DavidEduardo said:
Carts are just a plastic box with quarter inch tape in them. That went for Fidelipacs, Scotch Carts or any others. Any format is determined by the recording device, not the tape.
Very true. What I was intending to convey on the line of the 4 track consumer market carts was that most of the carts I saw in K-Mart many years back were more generic no-name plastic boxes, but maybe 1% of the carts were indeed Fidelipac carts, brand name, everything.
DavidEduardo said:
Broadcast carts did not have a metallic foil splice. They used plain splicing tape. Those of us who rewound or wound our own carts simply bought the special cart tape that had the right lubrication for the mobius loop, used a cart winding device with tape length measurement and spliced the same way we did with reel tape. Many of us used splice finders so we did not record over the splice; the trick was to start recording right after the splice.
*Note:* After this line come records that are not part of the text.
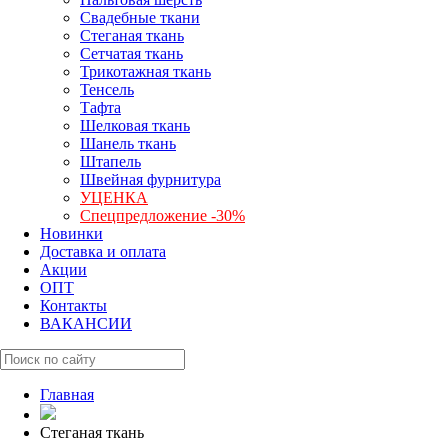
Свадебные ткани
Стеганая ткань
Сетчатая ткань
Трикотажная ткань
Тенсель
Тафта
Шелковая ткань
Шанель ткань
Штапель
Швейная фурнитура
УЦЕНКА
Спецпредложение -30%
Новинки
Доставка и оплата
Акции
ОПТ
Контакты
ВАКАНСИИ
Главная
Стеганая ткань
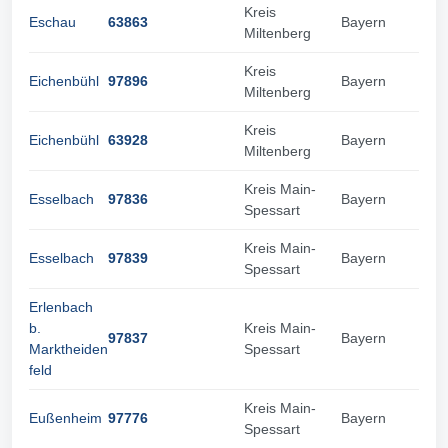
Kreis
Eschau
63863
Bayern
Miltenberg
Kreis
Eichenbühl
97896
Bayern
Miltenberg
Kreis
Eichenbühl
63928
Bayern
Miltenberg
Kreis Main-
Esselbach
97836
Bayern
Spessart
Kreis Main-
Esselbach
97839
Bayern
Spessart
Erlenbach
b.
Kreis Main-
97837
Bayern
Marktheiden
Spessart
feld
Kreis Main-
Eußenheim
97776
Bayern
Spessart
Might have been true that the more expensive cart machines did use tone cueing, but the first cart machines we had in a station where I worked weekends, in the mid-1960s, a low budget operation, the first cart machines they had were no-name units which used the Viking “****-the-pinch-roller” decks and they did indeed use a strip of metallic foil to stop the machine on recue.
I have no idea where the machines came from, or who made them, but I think they were made in some low budget operation.
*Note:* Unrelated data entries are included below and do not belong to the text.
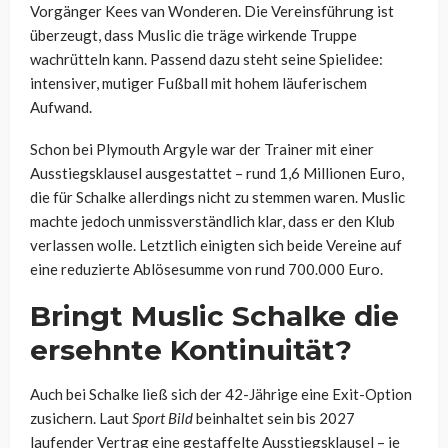
Vorgänger Kees van Wonderen. Die Vereinsführung ist
überzeugt, dass Muslic die träge wirkende Truppe
wachrütteln kann. Passend dazu steht seine Spielidee:
intensiver, mutiger Fußball mit hohem läuferischem
Aufwand.
Schon bei Plymouth Argyle war der Trainer mit einer
Ausstiegsklausel ausgestattet – rund 1,6 Millionen Euro,
die für Schalke allerdings nicht zu stemmen waren. Muslic
machte jedoch unmissverständlich klar, dass er den Klub
verlassen wolle. Letztlich einigten sich beide Vereine auf
eine reduzierte Ablösesumme von rund 700.000 Euro.
Bringt Muslic Schalke die
ersehnte Kontinuität?
Auch bei Schalke ließ sich der 42-Jährige eine Exit-Option
zusichern. Laut
Sport Bild
beinhaltet sein bis 2027
laufender Vertrag eine gestaffelte Ausstiegsklausel – je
That might not have been the practice with the bigger companies, but the foil was in the carts, and the machines did not have tones.
I do hope you did not actually make a Mobius loop for your tape reloads. That won’t work. I am sure you really meant an endless loop.
I did finally work at a few locations which really had a Spotmaster tape rewinder, but for many years, I used a reel to reel deck and simply timed the tape load. Necessity is the mother of invention. National Audio and I were good friends, so to speak, as I bought a lot of tape and cart parts from them.
The Spotmaster 500/505 desk top cart machines, with the lift up lid, were a great splice finder. I had one station where the evening guy was the FM transmitter watcher, and one of his evening duties was to gather up all the pulled carts, bulk erase them and then use a Spotmaster to cycle the carts until the splice went by the heads.